Task requirements
Will you write out, word for word, every line from the one with "näytetään ilman arvonlisäveroa." to the final line of the data below, with the pictures left out?

Data to process
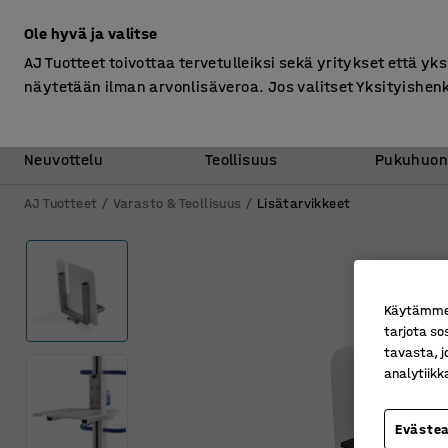
Ilman ALV
Ole hyvä ja valitse
AJ Tuotteet toivottaa tervetulleiksi sekä yritykset että yks
näytetään ilman arvonlisäveroa. Jos valitset Yksityishen
Toimisto &
Varasto &
Neuvottelu
Teollisuus
Pukuhuon
AJ Tuotteet
Varasto & Teollisuus
Lisätarvikkeet
Käytämme e
tarjota so
tavasta, j
analytiik
Eväste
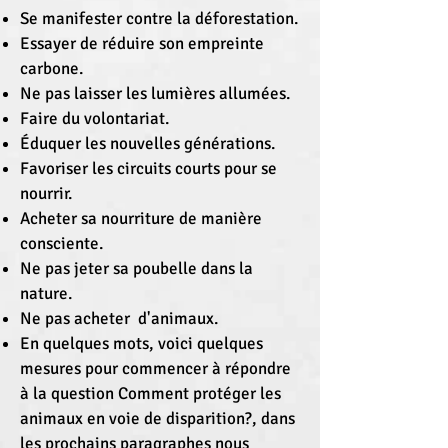
Se manifester contre la déforestation.
Essayer de réduire son empreinte
carbone.
Ne pas laisser les lumières allumées.
Faire du volontariat.
Éduquer les nouvelles générations.
Favoriser les circuits courts pour se
nourrir.
Acheter sa nourriture de manière
consciente.
Ne pas jeter sa poubelle dans la
nature.
Ne pas acheter d'animaux.
En quelques mots, voici quelques
mesures pour commencer à répondre
à la question Comment protéger les
animaux en voie de disparition?, dans
les prochains paragraphes nous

Written answer
näytetään ilman arvonlisäveroa. Jos valitset Yksityishen
Toimisto &
Varasto &
Neuvottelu
Teollisuus
Pukuhuon
AJ Tuotteet
Varasto & Teollisuus
Lisätarvikkeet
Käytämme e
tarjota so
tavasta, j
analytiik
Eväste
Se manifester contre la déforestation.
Essayer de réduire son empreinte
carbone.
Ne pas laisser les lumières allumées.
Faire du volontariat.
Éduquer les nouvelles générations.
Favoriser les circuits courts pour se
nourrir.
Acheter sa nourriture de manière
consciente.
Ne pas jeter sa poubelle dans la
nature.
Ne pas acheter d'animaux.
En quelques mots, voici quelques
mesures pour commencer à répondre
à la question Comment protéger les
animaux en voie de disparition?, dans
les prochains paragraphes nous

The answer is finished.